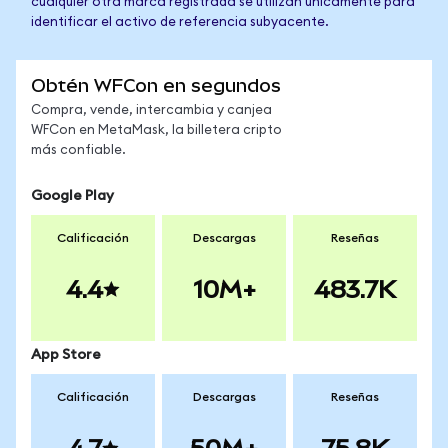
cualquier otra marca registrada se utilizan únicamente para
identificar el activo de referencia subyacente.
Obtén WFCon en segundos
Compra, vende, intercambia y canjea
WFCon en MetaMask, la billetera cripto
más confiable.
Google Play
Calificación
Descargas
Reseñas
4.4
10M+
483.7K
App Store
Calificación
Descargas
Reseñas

-.-.-

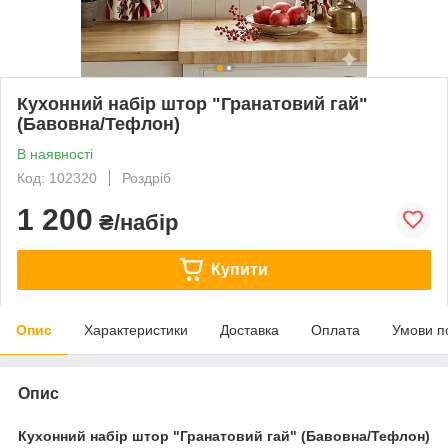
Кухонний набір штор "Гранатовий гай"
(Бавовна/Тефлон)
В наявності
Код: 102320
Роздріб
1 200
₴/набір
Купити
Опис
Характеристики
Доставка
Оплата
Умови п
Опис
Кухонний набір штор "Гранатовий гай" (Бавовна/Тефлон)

-.-.-

# [EXERCISE OBJECTIVE]
Show every line of the records above that contains the word "штор".

# [ANSWER BELOW]
Кухонний набір штор "Гранатовий гай"
Кухонний набір штор "Гранатовий гай" (Бавовна/Тефлон)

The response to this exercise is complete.